[Activity] Word for word, restate the lines from the one containing "Identify the location of Choose Your Photo." through the last line of the material, and include no pictures.

[Data to process]

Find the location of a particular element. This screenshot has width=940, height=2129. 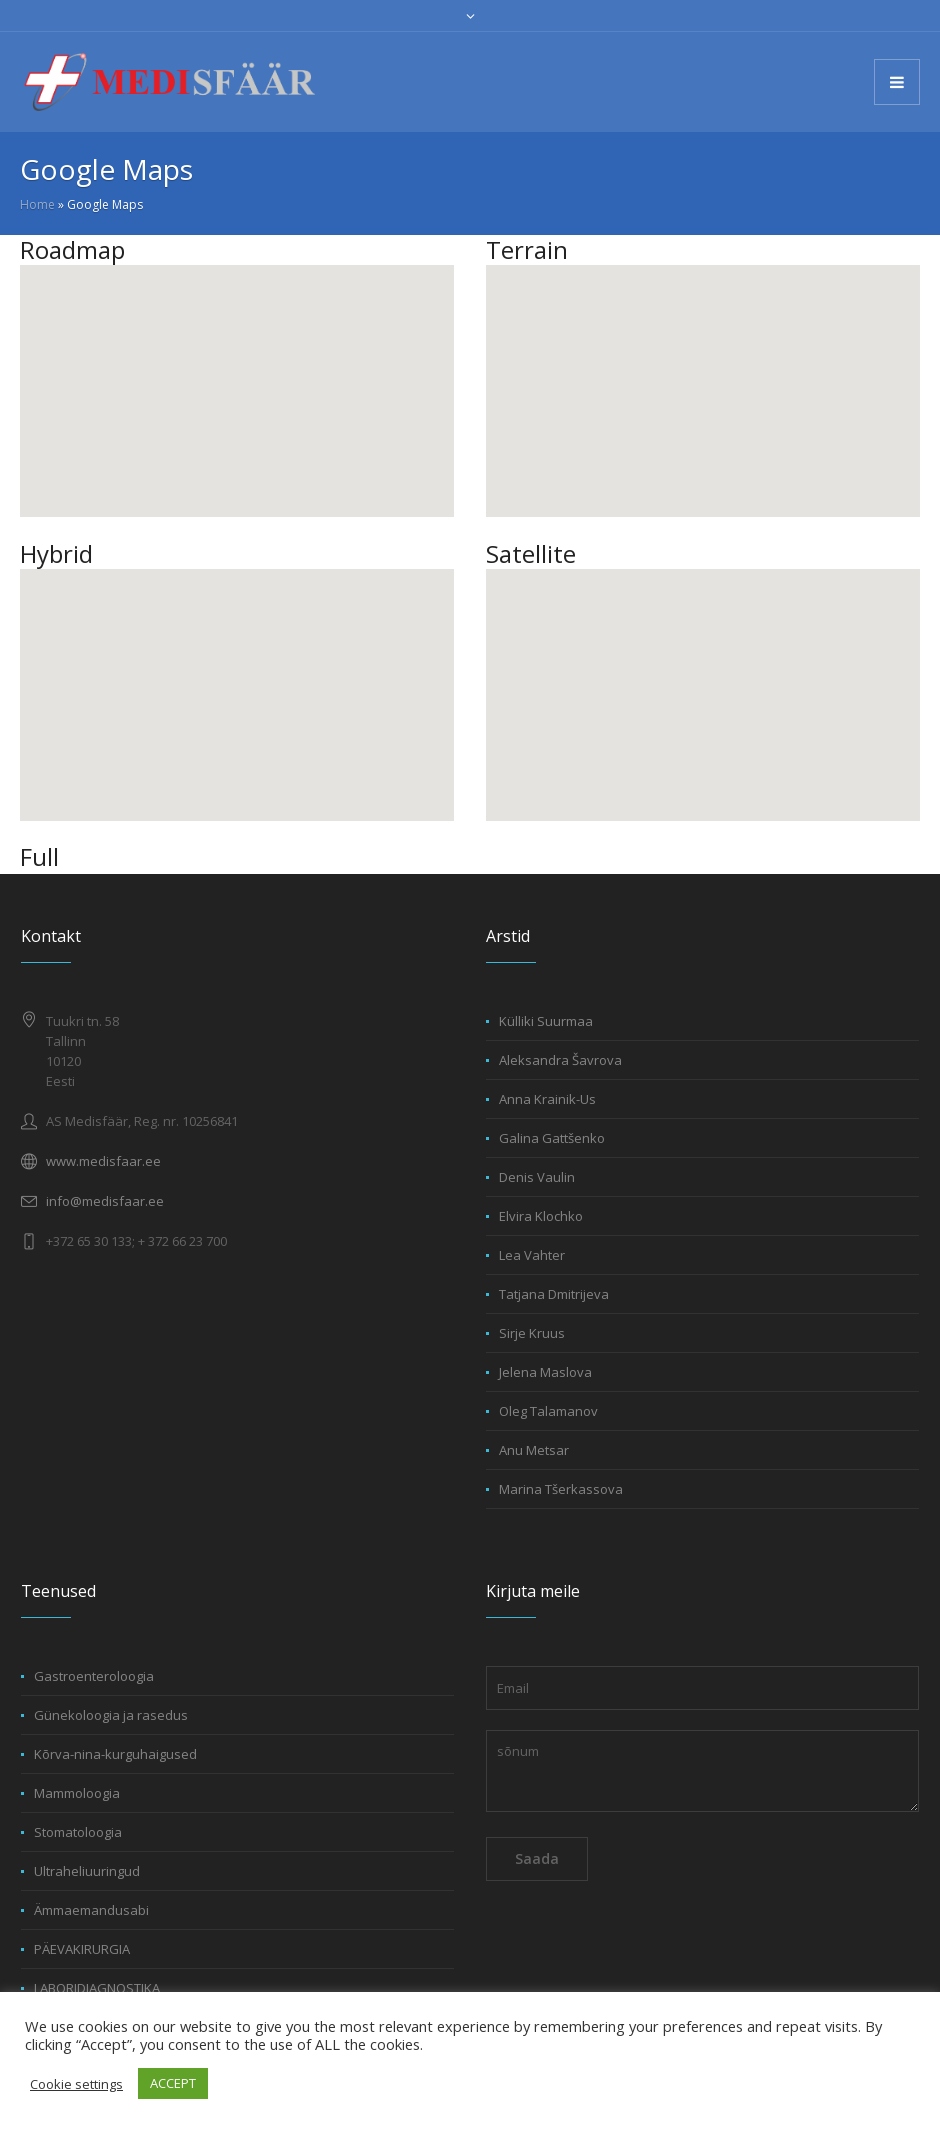

Günekoloogia ja rasedus is located at coordinates (111, 1715).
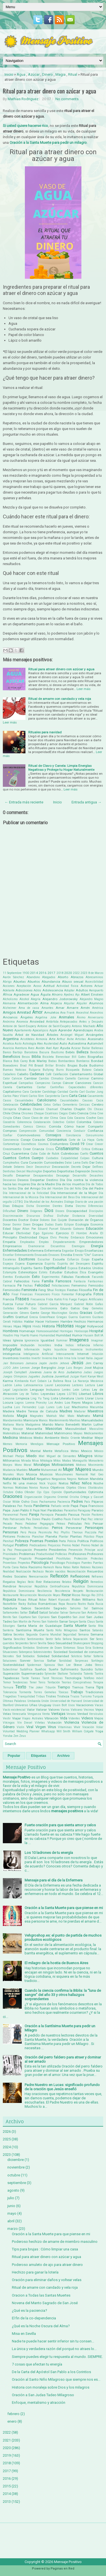 Image resolution: width=106 pixels, height=2576 pixels. What do you see at coordinates (15, 1372) in the screenshot?
I see `Joseph Campbell` at bounding box center [15, 1372].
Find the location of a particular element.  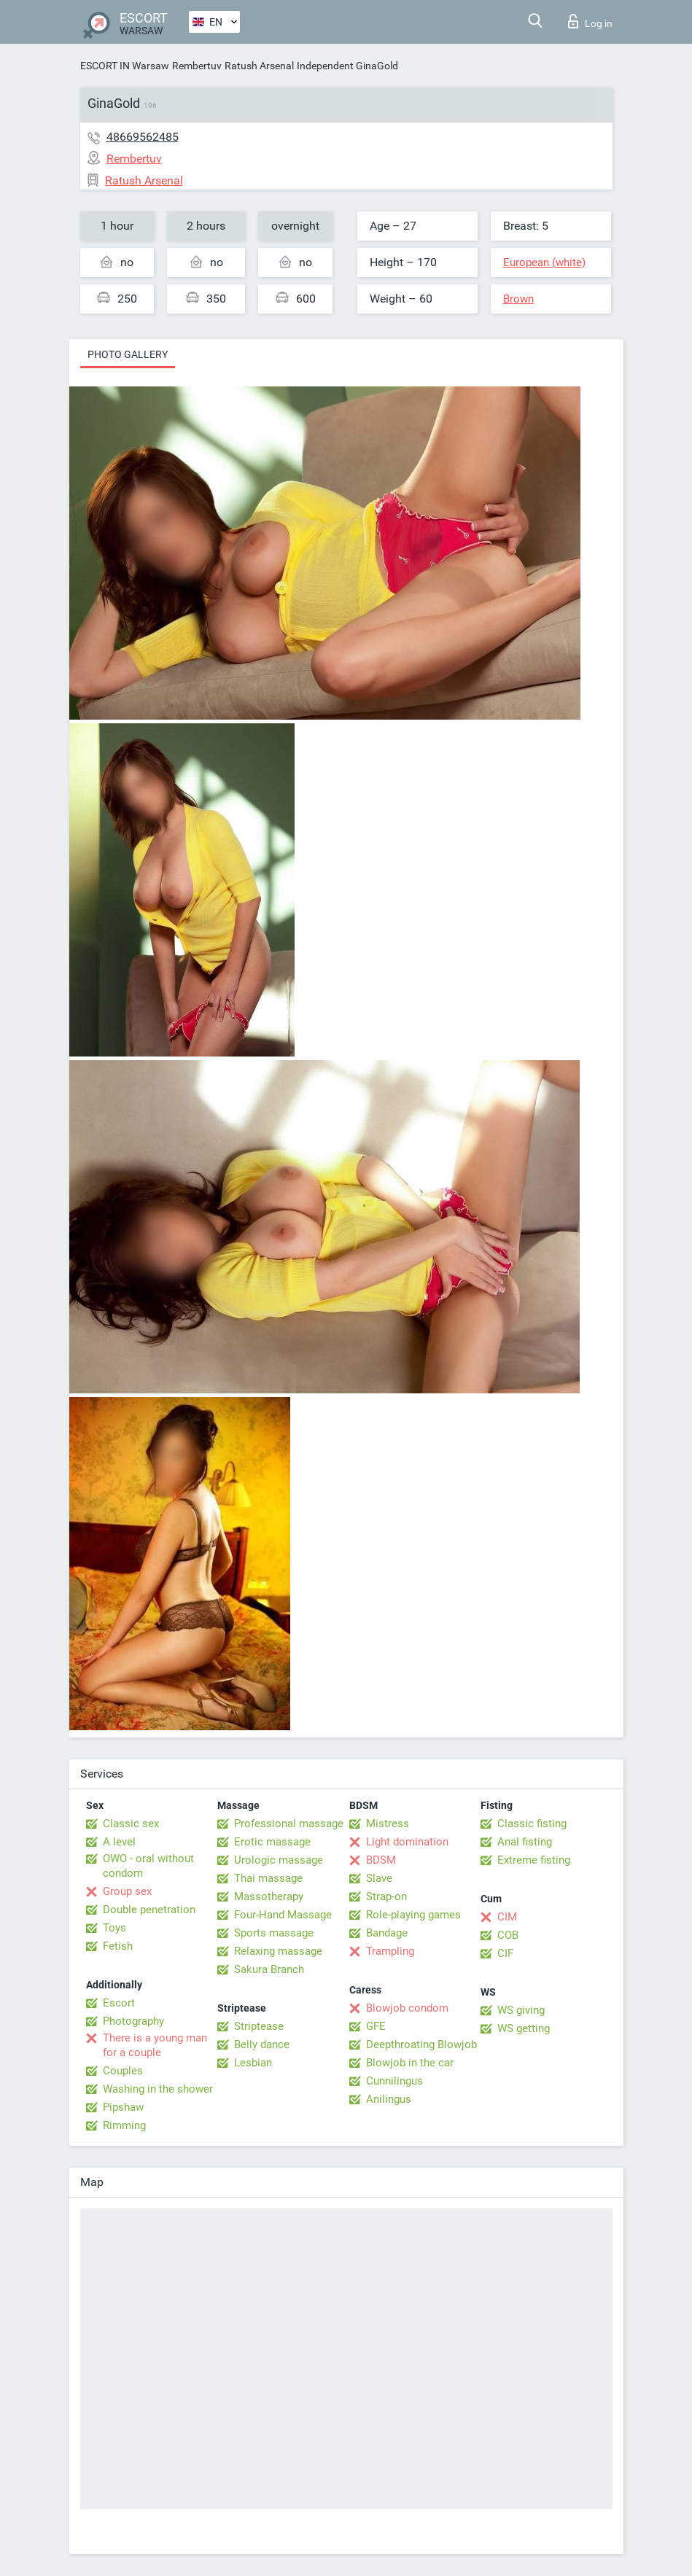

Sakura Branch is located at coordinates (269, 1969).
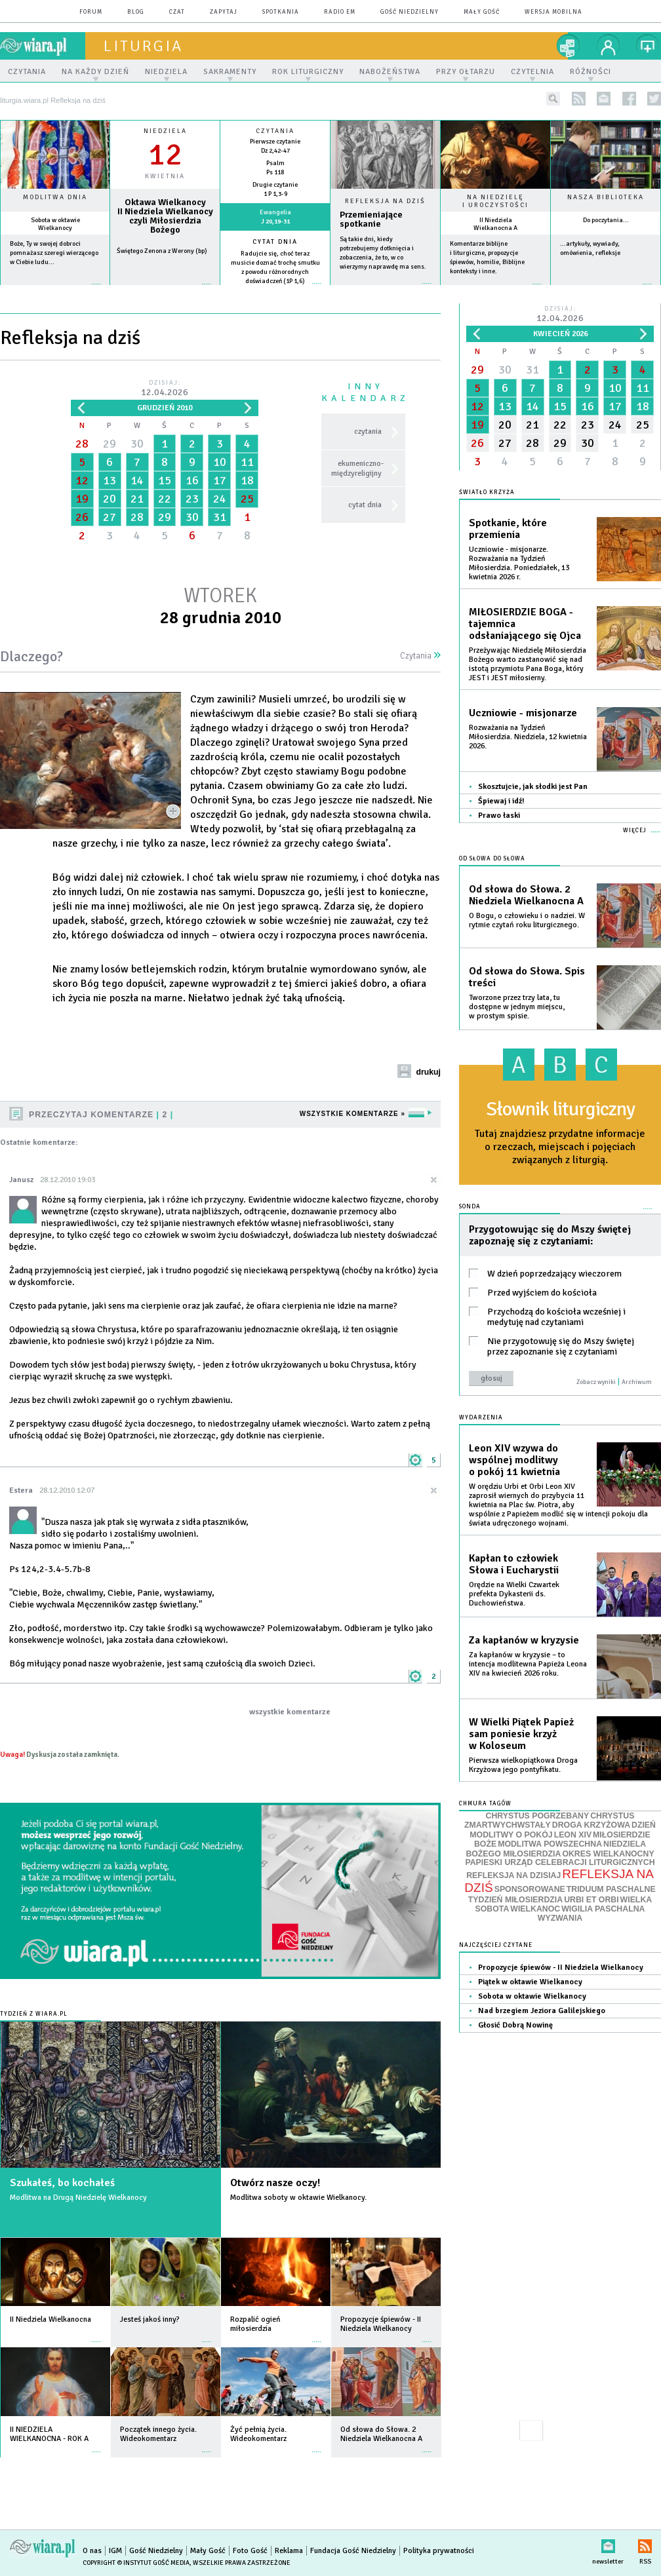 Image resolution: width=661 pixels, height=2576 pixels. Describe the element at coordinates (606, 220) in the screenshot. I see `Do poczytania...` at that location.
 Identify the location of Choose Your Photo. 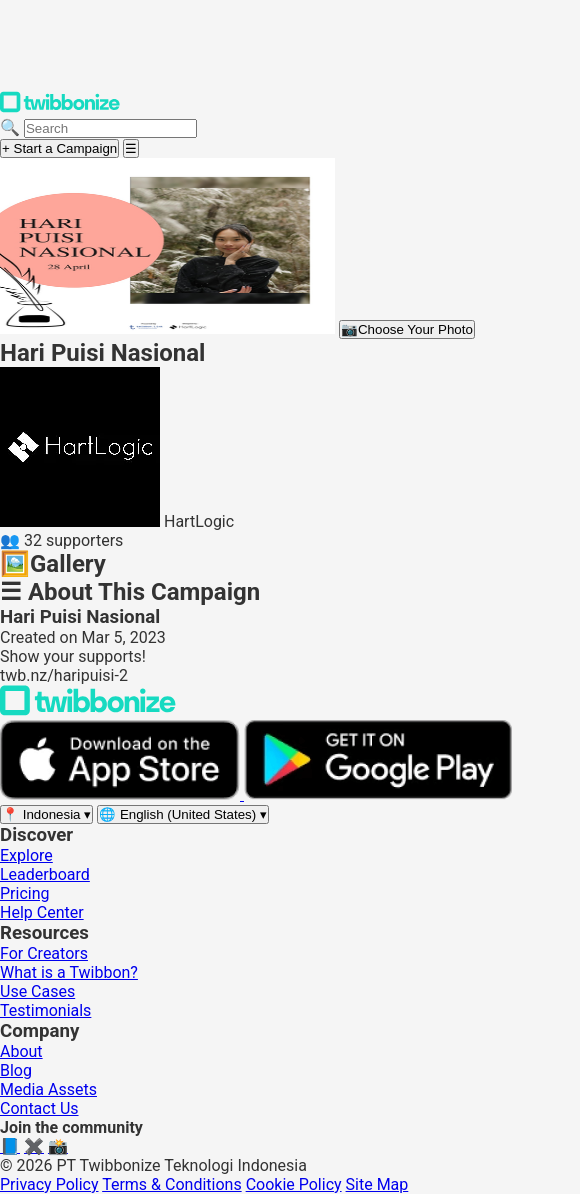
(407, 329).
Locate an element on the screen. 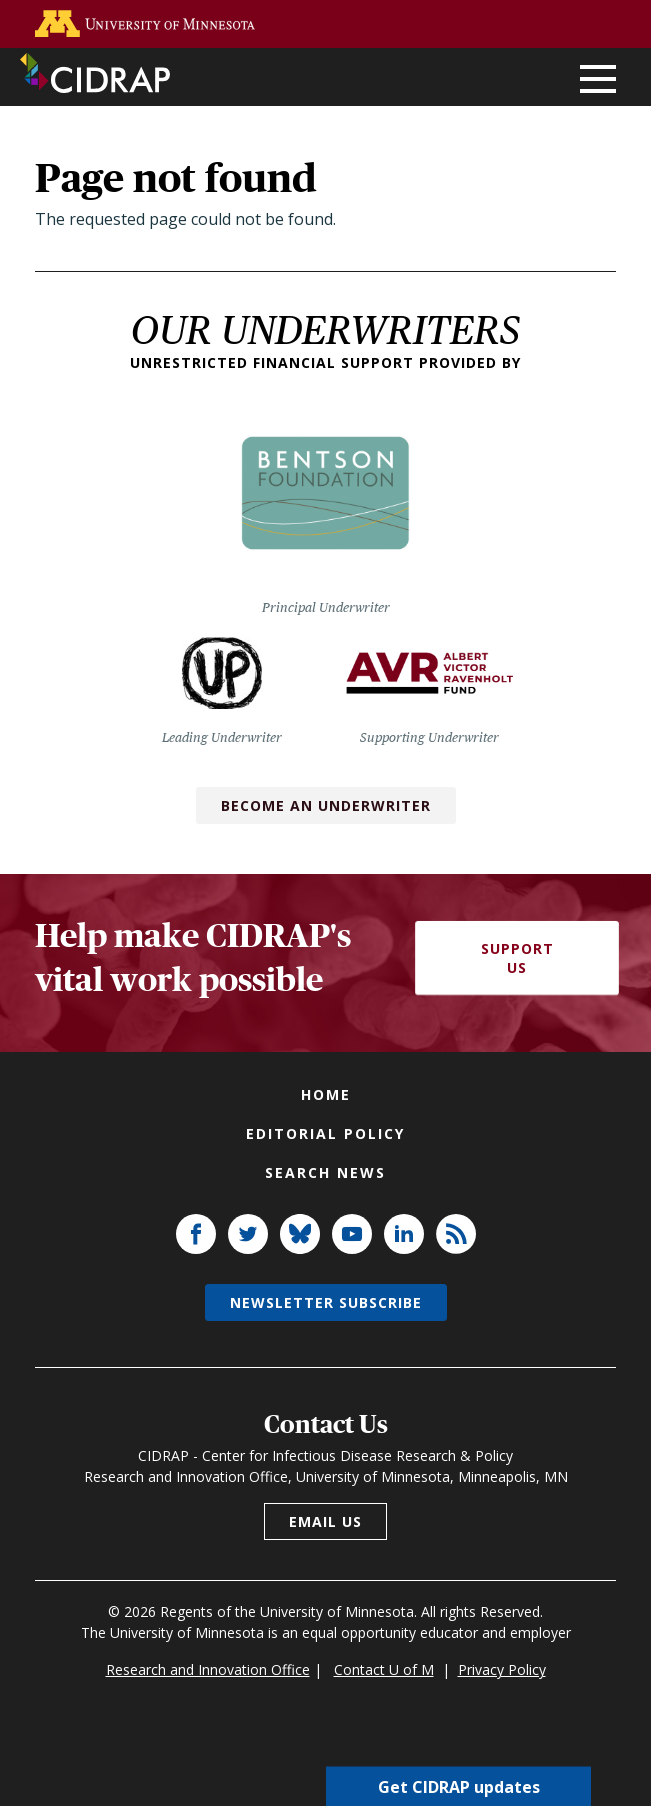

[Response below]
 Identify the location of Choose Your Photo. 
(407, 329).
Locate an element on the screen. 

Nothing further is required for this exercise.